> Work to complete
When you restate the entries that follow, keep every word exactly and drop the pictures.

> The data
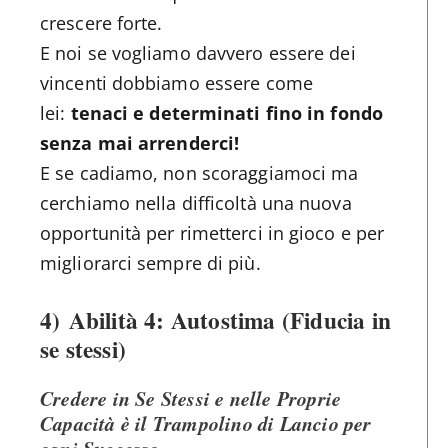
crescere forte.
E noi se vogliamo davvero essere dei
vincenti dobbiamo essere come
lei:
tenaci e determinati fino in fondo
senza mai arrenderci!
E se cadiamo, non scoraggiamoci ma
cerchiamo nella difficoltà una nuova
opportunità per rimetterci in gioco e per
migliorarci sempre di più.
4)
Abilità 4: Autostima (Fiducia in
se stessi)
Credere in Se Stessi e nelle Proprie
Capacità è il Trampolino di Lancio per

> Answer to this exercise
crescere forte.
E noi se vogliamo davvero essere dei
vincenti dobbiamo essere come
lei:
tenaci e determinati fino in fondo
senza mai arrenderci!
E se cadiamo, non scoraggiamoci ma
cerchiamo nella difficoltà una nuova
opportunità per rimetterci in gioco e per
migliorarci sempre di più.
4)
Abilità 4: Autostima (Fiducia in
se stessi)
Credere in Se Stessi e nelle Proprie
Capacità è il Trampolino di Lancio per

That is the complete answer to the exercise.